The F Fund is designed to replicate the performance of the entire U.S. bond market, including corporate, U.S., state, municipal and agency debt instruments. The components of its return include the interest income received from the debtors and the changes in the market value of the bond – what the bond is worth on the secondary market if you were to sell it. The fund does not pay out the interest and both components are accumulated in the shares’ price each day. While the interest is always a positive amount, the change in market value can be either positive or negative. This means that the share price can go down if the loss in market value exceeds the interest income for the period being measured.

When most bonds are issued, the interest payment amount is fixed – not as a percentage, but as a dollar value. The yield produced by the bond is an after-the-fact calculation that converts the interest payments into a percentage of the price paid for the bond. Consider, for example a $1,000 bond issued with a $100 annual interest payment. The yield for this bond, if you pay $1,000 for it, will be 10 percent per year until the bond matures. But what happens if a year after you purchased the bond, market interest rates for similar bonds have risen to 12 percent and you want to sell your bond? Nobody wants to buy your bond for $1,000 with a 10 percent yield if they can buy another one just like it with a 12 percent yield. You’ll have to discount the price of your bond to make it attractive to a buyer. In fact, you’ll have to discount the price of your bond to $833.33 to make it competitive. At that price, the $100 interest payment will be 12 percent of the buyer’s investment in the bond. If you sold the bond after exactly 1 year, your investment will have lost money; $66.67 to be exact. The bond’s value declined by more than 16 percent, but the $100 interest income offset part of the loss.

These are the kinds of factors that go into calculating the F Fund’s daily share price. The
relationship of market interest rates to changes in a bond’s value, and to the share price of the F Fund, is connected to the recent warnings against holding bonds. Risking market interest rates are bad for bond values, and with today’s low interest rates, is there any way for interest rates to go in the future but up? This is sound logic and I agree that the most likely return for bonds going forward is negative. There is a reason to continue to hold the F Fund in your portfolio, however, even though it will probably lose money over the next few years. The reason is that you are also holding stocks – in the form of the C, S and or I Funds – or even elsewhere in your portfolio. Bond and stock values tend to be negatively correlated. That means that they often move in opposite directions at the same time. Your portfolio should always hold stocks and bonds together, so that each is always hedged by the other. This will help to smooth out the bumps, make your returns more predictable and, if done properly, significantly improve the odds of succeeding in achieving reasonable financial goals – like enjoying reliable retirement income.

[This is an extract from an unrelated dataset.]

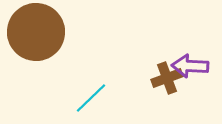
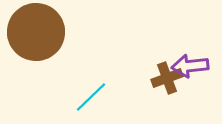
purple arrow: rotated 9 degrees counterclockwise
cyan line: moved 1 px up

The potential for losses in bonds pales in comparison to that for an unhedged stock portfolio. If the stock market continues to rise and interest rates rise along with it, the gains from your stock holdings should dominate, and more than offset the losses in your bond holdings. If the stock market crashes, however, which it has done the last two times it has reached new all-time highs, those bonds will likely jump in value, continue to pay interest, and reduce the magnitude of your loss. And, when it comes to investing for retirement income, avoiding the worst losses is more important that earning a little more during the good years.